(Page-level text extractions)
---*---

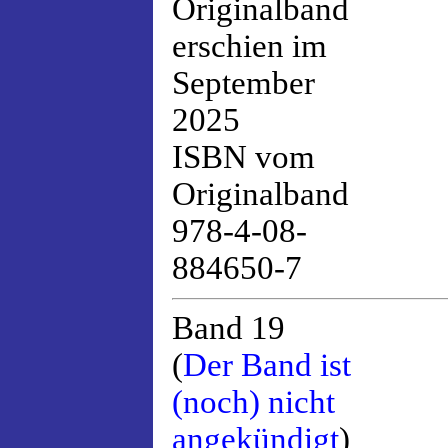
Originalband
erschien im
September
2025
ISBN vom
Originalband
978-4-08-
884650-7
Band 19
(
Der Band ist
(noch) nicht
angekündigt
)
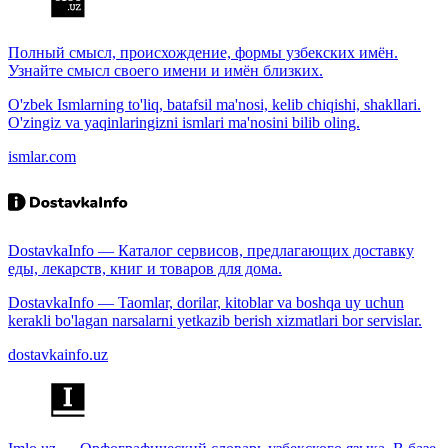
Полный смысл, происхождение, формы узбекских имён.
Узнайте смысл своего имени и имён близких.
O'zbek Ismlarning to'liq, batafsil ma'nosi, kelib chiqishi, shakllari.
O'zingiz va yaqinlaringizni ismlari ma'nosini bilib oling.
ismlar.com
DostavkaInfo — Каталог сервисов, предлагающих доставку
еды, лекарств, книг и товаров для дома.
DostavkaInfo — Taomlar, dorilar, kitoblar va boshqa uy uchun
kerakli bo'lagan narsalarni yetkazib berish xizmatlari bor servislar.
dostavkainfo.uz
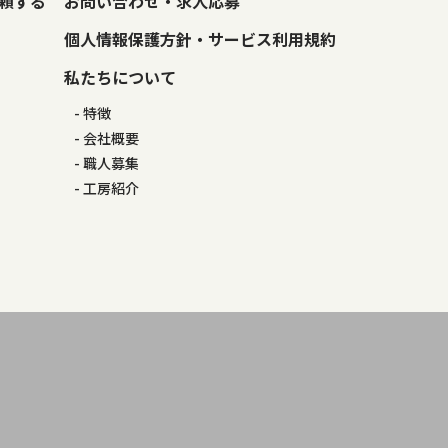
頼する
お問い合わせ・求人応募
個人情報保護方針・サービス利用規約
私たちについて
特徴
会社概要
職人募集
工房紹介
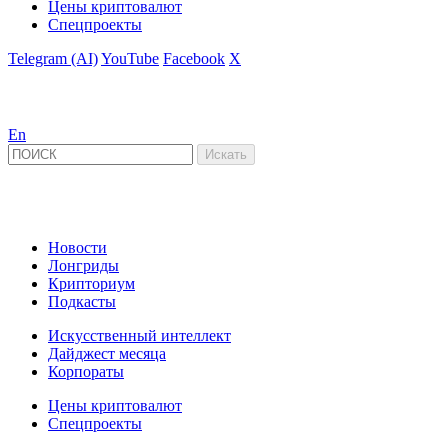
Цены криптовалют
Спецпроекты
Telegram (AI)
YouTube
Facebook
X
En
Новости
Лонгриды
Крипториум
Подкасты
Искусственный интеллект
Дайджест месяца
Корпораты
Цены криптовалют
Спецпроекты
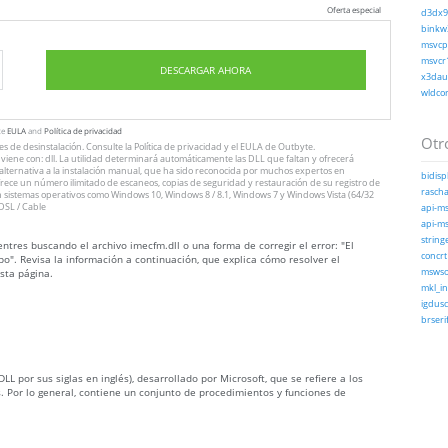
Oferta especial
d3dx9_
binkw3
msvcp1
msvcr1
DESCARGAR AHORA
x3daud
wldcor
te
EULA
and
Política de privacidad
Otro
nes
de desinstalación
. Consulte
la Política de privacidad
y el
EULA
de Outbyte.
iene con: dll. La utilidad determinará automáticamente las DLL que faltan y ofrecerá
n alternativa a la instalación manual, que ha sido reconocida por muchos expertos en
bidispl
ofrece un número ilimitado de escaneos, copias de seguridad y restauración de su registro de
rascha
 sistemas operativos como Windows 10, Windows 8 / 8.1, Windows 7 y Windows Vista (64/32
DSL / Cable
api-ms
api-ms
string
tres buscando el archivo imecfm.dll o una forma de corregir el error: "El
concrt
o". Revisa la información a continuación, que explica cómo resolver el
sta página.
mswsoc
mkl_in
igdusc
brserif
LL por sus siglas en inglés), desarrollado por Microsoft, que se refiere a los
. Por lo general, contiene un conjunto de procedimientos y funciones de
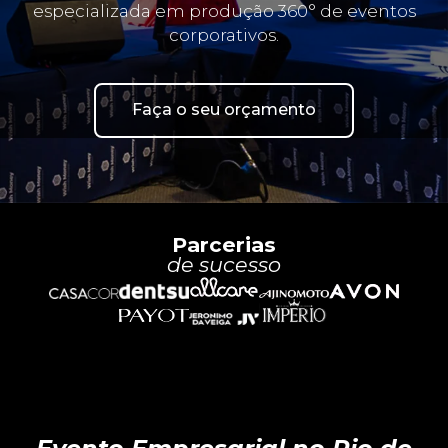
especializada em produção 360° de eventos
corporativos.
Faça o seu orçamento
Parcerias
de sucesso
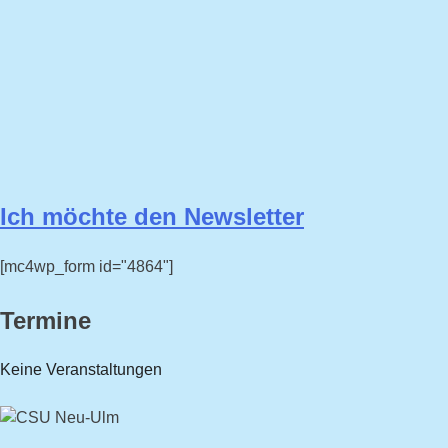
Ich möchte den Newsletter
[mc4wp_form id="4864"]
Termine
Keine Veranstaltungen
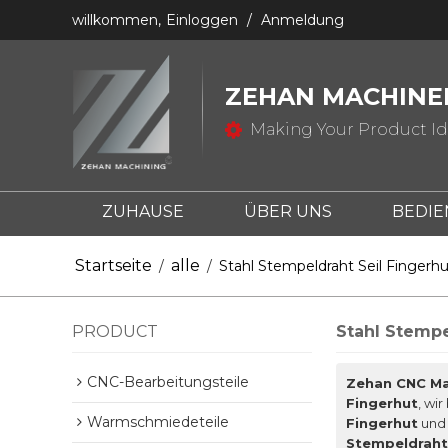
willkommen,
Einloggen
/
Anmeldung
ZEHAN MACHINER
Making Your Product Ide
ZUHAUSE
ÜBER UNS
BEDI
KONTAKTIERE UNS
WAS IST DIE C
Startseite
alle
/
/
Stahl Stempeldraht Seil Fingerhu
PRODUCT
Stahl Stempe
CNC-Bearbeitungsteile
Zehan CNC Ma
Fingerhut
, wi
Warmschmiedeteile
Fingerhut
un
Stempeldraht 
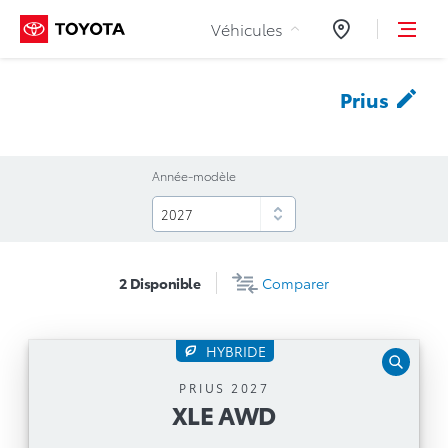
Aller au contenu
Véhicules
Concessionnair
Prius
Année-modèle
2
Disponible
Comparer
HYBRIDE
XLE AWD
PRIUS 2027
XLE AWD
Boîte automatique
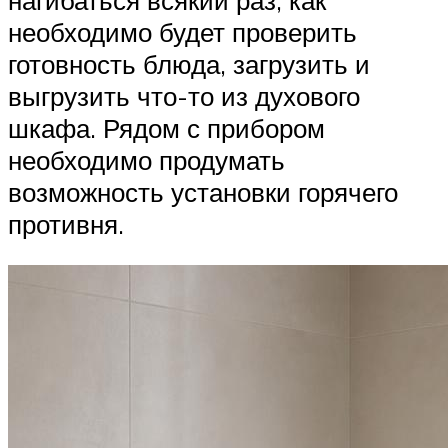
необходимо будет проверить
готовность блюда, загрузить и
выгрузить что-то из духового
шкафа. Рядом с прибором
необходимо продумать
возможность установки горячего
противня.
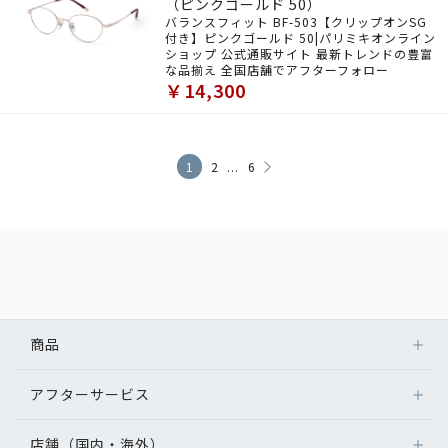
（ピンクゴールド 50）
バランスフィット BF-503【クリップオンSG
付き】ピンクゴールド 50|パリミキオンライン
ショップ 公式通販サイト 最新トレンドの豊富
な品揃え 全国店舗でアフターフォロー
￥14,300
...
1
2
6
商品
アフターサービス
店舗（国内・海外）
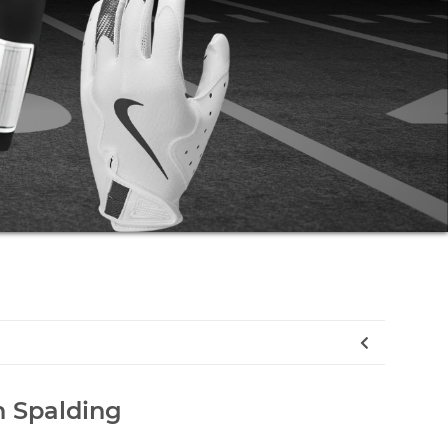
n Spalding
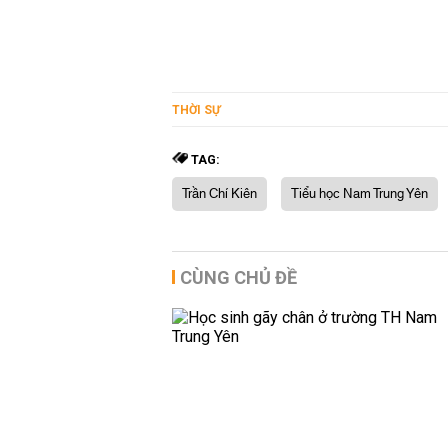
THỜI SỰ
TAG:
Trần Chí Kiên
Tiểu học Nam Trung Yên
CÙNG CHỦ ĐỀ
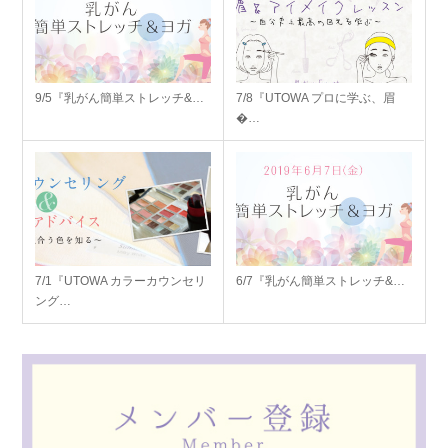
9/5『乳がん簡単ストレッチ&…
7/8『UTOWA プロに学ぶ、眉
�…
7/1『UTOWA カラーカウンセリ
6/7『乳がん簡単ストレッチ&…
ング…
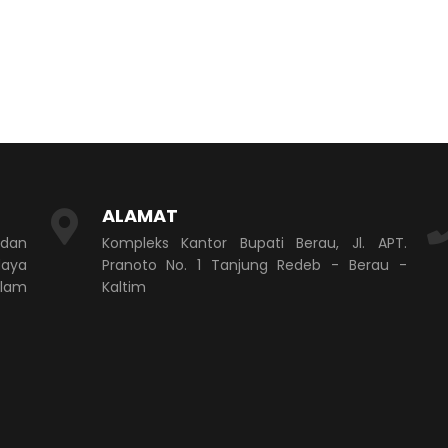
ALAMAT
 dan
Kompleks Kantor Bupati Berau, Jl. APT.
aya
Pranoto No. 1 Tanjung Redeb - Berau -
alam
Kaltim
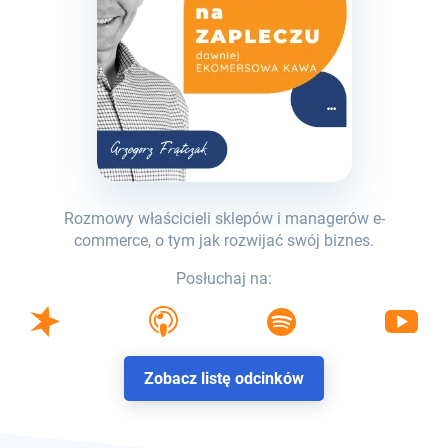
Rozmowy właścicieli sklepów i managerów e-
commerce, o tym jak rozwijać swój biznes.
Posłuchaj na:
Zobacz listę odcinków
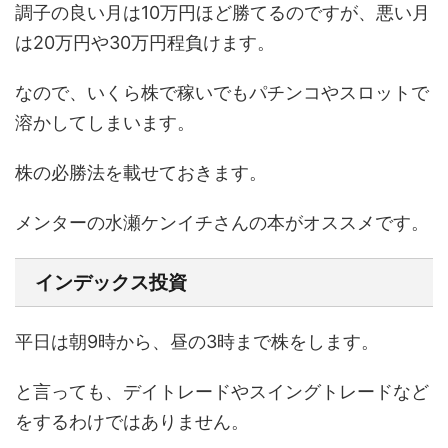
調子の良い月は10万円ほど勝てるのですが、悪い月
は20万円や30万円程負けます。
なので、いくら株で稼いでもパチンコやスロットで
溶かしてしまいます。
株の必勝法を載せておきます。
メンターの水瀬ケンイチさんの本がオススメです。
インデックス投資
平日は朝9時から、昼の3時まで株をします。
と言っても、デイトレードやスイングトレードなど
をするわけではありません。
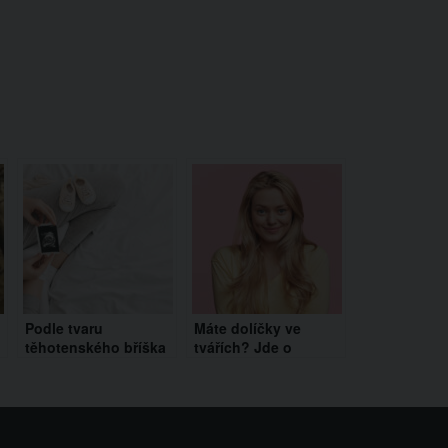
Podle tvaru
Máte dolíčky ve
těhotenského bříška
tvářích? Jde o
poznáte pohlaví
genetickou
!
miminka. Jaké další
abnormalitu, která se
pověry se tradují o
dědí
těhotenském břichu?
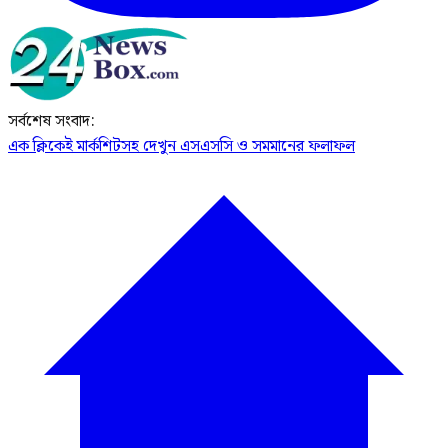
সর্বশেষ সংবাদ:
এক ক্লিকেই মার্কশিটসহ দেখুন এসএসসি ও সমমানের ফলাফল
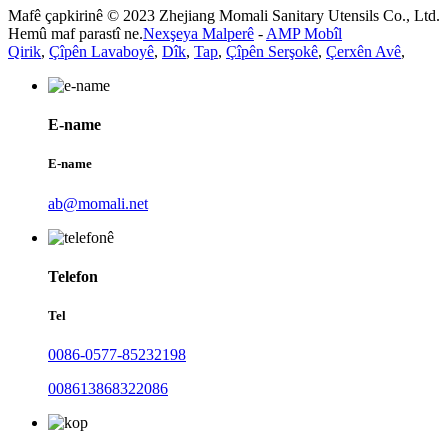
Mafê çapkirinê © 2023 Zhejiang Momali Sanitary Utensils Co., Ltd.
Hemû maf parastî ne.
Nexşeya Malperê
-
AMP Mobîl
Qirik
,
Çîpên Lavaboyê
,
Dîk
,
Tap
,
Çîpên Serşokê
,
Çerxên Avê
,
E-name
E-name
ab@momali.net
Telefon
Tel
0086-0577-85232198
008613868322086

---*---

## EXERCISE DESCRIPTION
Exactly and only the lines from the top of the records down to the line containing "iene con: dll." should be transcribed, please, without the pictures.

## ANSWER FOR THE TASK
Originalband
erschien im
September
2025
ISBN vom
Originalband
978-4-08-
884650-7
Band 19
(
Der Band ist
(noch) nicht
angekündigt
)
Полный смысл, происхождение, формы узбекских имён.
Узнайте смысл своего имени и имён близких.
O'zbek Ismlarning to'liq, batafsil ma'nosi, kelib chiqishi, shakllari.
O'zingiz va yaqinlaringizni ismlari ma'nosini bilib oling.
ismlar.com
DostavkaInfo — Каталог сервисов, предлагающих доставку
еды, лекарств, книг и товаров для дома.
DostavkaInfo — Taomlar, dorilar, kitoblar va boshqa uy uchun
kerakli bo'lagan narsalarni yetkazib berish xizmatlari bor servislar.
dostavkainfo.uz
頼する
お問い合わせ・求人応募
個人情報保護方針・サービス利用規約
私たちについて
特徴
会社概要
職人募集
工房紹介
Цены криптовалют
Спецпроекты
Telegram (AI)
YouTube
Facebook
X
En
Новости
Лонгриды
Крипториум
Подкасты
Искусственный интеллект
Дайджест месяца
Корпораты
Цены криптовалют
Спецпроекты
Oferta especial
d3dx9_
binkw3
msvcp1
msvcr1
DESCARGAR AHORA
x3daud
wldcor
te
EULA
and
Política de privacidad
Otro
nes
de desinstalación
. Consulte
la Política de privacidad
y el
EULA
de Outbyte.
iene con: dll. La utilidad determinará automáticamente las DLL que faltan y ofrecerá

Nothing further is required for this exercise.